• [Instructions to follow]
From the records below, copy the lines that include "Want".

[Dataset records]
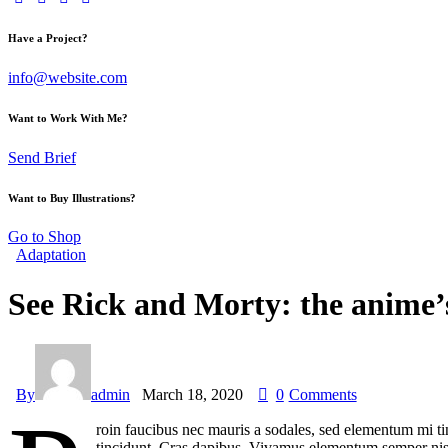
Have a Project?
info@website.com
Want to Work With Me?
Send Brief
Want to Buy Illustrations?
Go to Shop
Adaptation
See Rick and Morty: the anime’
By
admin
March 18, 2020
0
Comments
roin faucibus nec mauris a sodales, sed elementum mi tin
tincidunt. Cras dapibus. Vivamus elementum semper nisi. 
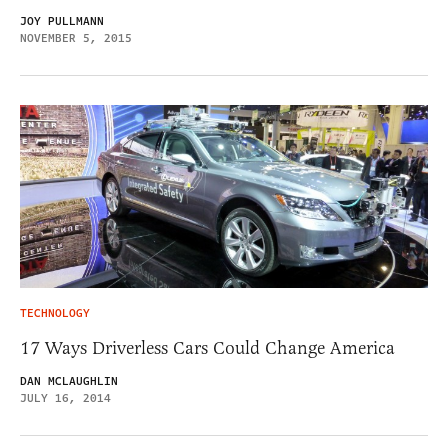
JOY PULLMANN
NOVEMBER 5, 2015
TECHNOLOGY
17 Ways Driverless Cars Could Change America
DAN MCLAUGHLIN
JULY 16, 2014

• [Expected output]
Want to Work With Me?
Want to Buy Illustrations?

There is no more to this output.